Exercise prompt » Return exactly the lines of the entries, from the one with "Politique de confidentialité (82, 696)" to the last.

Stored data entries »
◇ ◇ ◇
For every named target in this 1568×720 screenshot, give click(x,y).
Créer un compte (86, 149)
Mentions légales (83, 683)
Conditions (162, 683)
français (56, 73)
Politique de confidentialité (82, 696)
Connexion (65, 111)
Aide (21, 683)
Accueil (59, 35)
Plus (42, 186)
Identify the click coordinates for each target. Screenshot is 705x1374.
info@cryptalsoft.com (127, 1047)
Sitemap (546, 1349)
◇ ◇ ◇
Solved exercise »
Politique de confidentialité (82, 696)
Connexion (65, 111)
Aide (21, 683)
Accueil (59, 35)
Plus (42, 186)
Identify the click coordinates for each target. Screenshot is 705x1374.
info@cryptalsoft.com (127, 1047)
Sitemap (546, 1349)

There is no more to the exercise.